→ WHAT THIS TASK INVOLVES: All of the data needs to come back exactly as written.

[Records from a collection]
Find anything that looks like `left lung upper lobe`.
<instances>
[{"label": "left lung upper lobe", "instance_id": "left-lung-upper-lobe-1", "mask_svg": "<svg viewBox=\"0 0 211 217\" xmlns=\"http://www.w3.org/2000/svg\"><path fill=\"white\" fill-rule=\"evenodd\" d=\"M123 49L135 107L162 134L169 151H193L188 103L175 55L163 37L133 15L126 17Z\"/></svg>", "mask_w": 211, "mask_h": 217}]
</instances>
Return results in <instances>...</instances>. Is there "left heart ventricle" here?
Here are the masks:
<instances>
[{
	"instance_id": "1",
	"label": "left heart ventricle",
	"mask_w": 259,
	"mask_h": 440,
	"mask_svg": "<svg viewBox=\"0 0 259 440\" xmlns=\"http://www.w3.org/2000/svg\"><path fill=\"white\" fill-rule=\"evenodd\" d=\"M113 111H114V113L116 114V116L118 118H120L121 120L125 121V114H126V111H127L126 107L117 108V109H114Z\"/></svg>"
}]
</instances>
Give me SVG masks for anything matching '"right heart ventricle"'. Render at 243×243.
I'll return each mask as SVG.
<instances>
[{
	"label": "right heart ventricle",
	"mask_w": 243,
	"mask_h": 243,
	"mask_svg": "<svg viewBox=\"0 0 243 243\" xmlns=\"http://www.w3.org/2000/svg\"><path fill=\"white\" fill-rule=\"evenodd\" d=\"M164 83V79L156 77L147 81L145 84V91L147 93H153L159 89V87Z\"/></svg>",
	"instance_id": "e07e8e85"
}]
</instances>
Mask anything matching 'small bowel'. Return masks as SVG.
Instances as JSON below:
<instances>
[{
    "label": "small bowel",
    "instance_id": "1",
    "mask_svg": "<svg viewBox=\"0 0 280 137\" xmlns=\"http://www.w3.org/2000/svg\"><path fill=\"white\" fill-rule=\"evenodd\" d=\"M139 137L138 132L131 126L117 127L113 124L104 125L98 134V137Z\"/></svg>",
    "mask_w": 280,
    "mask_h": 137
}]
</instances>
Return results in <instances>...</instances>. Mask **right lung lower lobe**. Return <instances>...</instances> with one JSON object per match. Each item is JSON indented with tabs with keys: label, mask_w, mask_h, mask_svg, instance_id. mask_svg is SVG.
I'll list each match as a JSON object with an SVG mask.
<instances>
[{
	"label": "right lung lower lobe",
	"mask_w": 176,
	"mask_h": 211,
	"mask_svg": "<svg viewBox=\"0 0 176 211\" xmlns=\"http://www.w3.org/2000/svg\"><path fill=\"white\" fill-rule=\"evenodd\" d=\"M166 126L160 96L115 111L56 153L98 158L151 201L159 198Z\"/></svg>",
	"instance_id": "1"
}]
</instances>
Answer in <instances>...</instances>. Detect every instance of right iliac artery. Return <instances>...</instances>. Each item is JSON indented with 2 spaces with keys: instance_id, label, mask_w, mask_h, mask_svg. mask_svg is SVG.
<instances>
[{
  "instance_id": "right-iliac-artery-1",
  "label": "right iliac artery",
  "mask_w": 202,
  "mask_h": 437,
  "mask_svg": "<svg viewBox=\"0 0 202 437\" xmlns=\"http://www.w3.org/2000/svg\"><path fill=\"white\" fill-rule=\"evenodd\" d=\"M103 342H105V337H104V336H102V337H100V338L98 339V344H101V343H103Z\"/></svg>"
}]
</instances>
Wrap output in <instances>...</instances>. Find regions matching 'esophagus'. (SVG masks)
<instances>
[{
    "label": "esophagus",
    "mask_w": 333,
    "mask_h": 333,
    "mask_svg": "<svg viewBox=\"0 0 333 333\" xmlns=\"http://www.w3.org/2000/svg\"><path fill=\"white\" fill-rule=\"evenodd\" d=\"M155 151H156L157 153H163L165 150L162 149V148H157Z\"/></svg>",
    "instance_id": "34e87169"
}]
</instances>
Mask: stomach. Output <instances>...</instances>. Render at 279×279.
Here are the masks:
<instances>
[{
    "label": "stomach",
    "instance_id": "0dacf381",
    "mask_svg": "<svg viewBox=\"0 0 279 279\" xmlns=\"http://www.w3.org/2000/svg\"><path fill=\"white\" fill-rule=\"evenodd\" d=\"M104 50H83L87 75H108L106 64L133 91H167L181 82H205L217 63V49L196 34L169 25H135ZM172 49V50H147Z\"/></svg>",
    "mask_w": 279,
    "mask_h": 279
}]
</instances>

→ EXERCISE ANSWER:
Find anything that looks like `left lung upper lobe`.
<instances>
[{"label": "left lung upper lobe", "instance_id": "left-lung-upper-lobe-1", "mask_svg": "<svg viewBox=\"0 0 211 217\" xmlns=\"http://www.w3.org/2000/svg\"><path fill=\"white\" fill-rule=\"evenodd\" d=\"M123 49L135 107L162 134L169 151H193L188 103L175 55L163 37L133 15L126 17Z\"/></svg>", "mask_w": 211, "mask_h": 217}]
</instances>
Return results in <instances>...</instances>. Is there "left heart ventricle" here?
Here are the masks:
<instances>
[{
	"instance_id": "1",
	"label": "left heart ventricle",
	"mask_w": 259,
	"mask_h": 440,
	"mask_svg": "<svg viewBox=\"0 0 259 440\" xmlns=\"http://www.w3.org/2000/svg\"><path fill=\"white\" fill-rule=\"evenodd\" d=\"M113 111H114V113L116 114V116L118 118H120L121 120L125 121V114H126V111H127L126 107L117 108V109H114Z\"/></svg>"
}]
</instances>
Give me SVG masks for anything matching '"right heart ventricle"'. Render at 243×243.
I'll return each mask as SVG.
<instances>
[{
	"label": "right heart ventricle",
	"mask_w": 243,
	"mask_h": 243,
	"mask_svg": "<svg viewBox=\"0 0 243 243\" xmlns=\"http://www.w3.org/2000/svg\"><path fill=\"white\" fill-rule=\"evenodd\" d=\"M164 83V79L156 77L147 81L145 84V91L147 93H153L159 89V87Z\"/></svg>",
	"instance_id": "e07e8e85"
}]
</instances>
Mask anything matching 'small bowel'. Return masks as SVG.
Instances as JSON below:
<instances>
[{
    "label": "small bowel",
    "instance_id": "1",
    "mask_svg": "<svg viewBox=\"0 0 280 137\" xmlns=\"http://www.w3.org/2000/svg\"><path fill=\"white\" fill-rule=\"evenodd\" d=\"M139 137L138 132L131 126L117 127L113 124L104 125L98 134V137Z\"/></svg>",
    "mask_w": 280,
    "mask_h": 137
}]
</instances>
Return results in <instances>...</instances>. Mask **right lung lower lobe**. Return <instances>...</instances> with one JSON object per match. Each item is JSON indented with tabs with keys: label, mask_w, mask_h, mask_svg, instance_id. mask_svg is SVG.
I'll list each match as a JSON object with an SVG mask.
<instances>
[{
	"label": "right lung lower lobe",
	"mask_w": 176,
	"mask_h": 211,
	"mask_svg": "<svg viewBox=\"0 0 176 211\" xmlns=\"http://www.w3.org/2000/svg\"><path fill=\"white\" fill-rule=\"evenodd\" d=\"M166 126L160 96L115 111L56 153L98 158L151 201L159 198Z\"/></svg>",
	"instance_id": "1"
}]
</instances>
Answer in <instances>...</instances>. Detect every instance of right iliac artery. Return <instances>...</instances>. Each item is JSON indented with 2 spaces with keys: instance_id, label, mask_w, mask_h, mask_svg. mask_svg is SVG.
<instances>
[{
  "instance_id": "right-iliac-artery-1",
  "label": "right iliac artery",
  "mask_w": 202,
  "mask_h": 437,
  "mask_svg": "<svg viewBox=\"0 0 202 437\" xmlns=\"http://www.w3.org/2000/svg\"><path fill=\"white\" fill-rule=\"evenodd\" d=\"M103 342H105V337H104V336H102V337H100V338L98 339V344H101V343H103Z\"/></svg>"
}]
</instances>
Wrap output in <instances>...</instances>. Find regions matching 'esophagus'. (SVG masks)
<instances>
[{
    "label": "esophagus",
    "mask_w": 333,
    "mask_h": 333,
    "mask_svg": "<svg viewBox=\"0 0 333 333\" xmlns=\"http://www.w3.org/2000/svg\"><path fill=\"white\" fill-rule=\"evenodd\" d=\"M155 151H156L157 153H163L165 150L162 149V148H157Z\"/></svg>",
    "instance_id": "34e87169"
}]
</instances>
Mask: stomach. Output <instances>...</instances>. Render at 279×279.
Here are the masks:
<instances>
[{
    "label": "stomach",
    "instance_id": "0dacf381",
    "mask_svg": "<svg viewBox=\"0 0 279 279\" xmlns=\"http://www.w3.org/2000/svg\"><path fill=\"white\" fill-rule=\"evenodd\" d=\"M104 50H83L87 75H108L106 64L133 91H167L181 82H205L217 63V49L196 34L169 25H135ZM172 49V50H147Z\"/></svg>",
    "mask_w": 279,
    "mask_h": 279
}]
</instances>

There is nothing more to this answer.